# Gniit Or A Degree ?



## clmlbx (Jul 28, 2007)

Hi ,

I Want To Be A Software Engineer . I Was Having Look Around For That . So Got Gniit Or A College Degree . Gniit = Degree , How Is It Comparing To A Degree . Gniit Is Also Degree Course And Not A Certificate Course .

So Is This Worth Doing ? 

Does Gniit Has The Value Of Degree . ?

What Is Response Of Company's Against Gniitians.


----------



## praka123 (Jul 28, 2007)

my dear friend,still companies seek a degree holder irrespective of his/her knowledge.go for a degree course.


----------



## anandk (Jul 28, 2007)

DEGREE first.


----------



## g_suresh_mps (Jul 28, 2007)

Even if u planninh to do GNIIT Degree is Required ...


----------



## slugger (Jul 28, 2007)

i kno an engg-dropout, GNIIT-(un)trained workin as a data-entry operator
[now in a call center]

wat ever u wan2 do in India u gotta have a College Degree

do GNIIT [if u want]
but at least geat a degree
B.A (English) wud also do [but do it from a decent uni]
[den ud b a milton-spoutin coder]


----------



## RCuber (Jul 28, 2007)

Degree ... GNIIT is not a degree.


----------



## kumarmohit (Jul 28, 2007)

Naturally its gotta be a degree man, GNIIT is very costly anyway. You study hard get in a good college in BE/BTech.


----------



## praka123 (Jul 28, 2007)

what about so called(no offense) Amity university or apple university??do their degrees actually valid 
btwn i know many with degree but knows nothing but scrathc!ng  while many polytechnic/diploma or experienced are way better!


----------



## clmlbx (Jul 28, 2007)

GNIIT Is A Degree Course ( Source = Niit Centre )


----------



## rakeshishere (Jul 28, 2007)

Hell with GNIIT ..Get ur DEGREE first


----------



## RCuber (Jul 28, 2007)

clmlbx said:
			
		

> GNIIT Is A Degree Course ( Source = Niit Centre )
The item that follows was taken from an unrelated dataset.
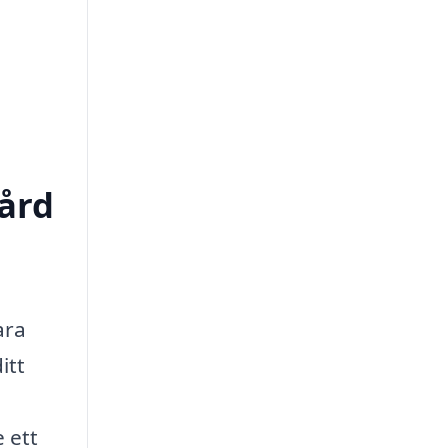
vård
ara
itt
 ett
Degree will be given by registered universities. Please correct me if I am wrong.  , I dont think NIIT is a registered university.


----------



## slugger (Jul 28, 2007)

clmlbx said:
			
		

> GNIIT Is A Degree Course ( Source = Niit Centre )



1 niitwalla told me durin my 10th holz dat most niitians r workin in cos like *Microsoft*


----------



## rakeshishere (Jul 29, 2007)

slugger said:
			
		

> 1 niitwalla told me durin my 10th holz dat most niitians r workin in cos like *Microsoft*



Yes.A true word from a typical NIIT salesman


----------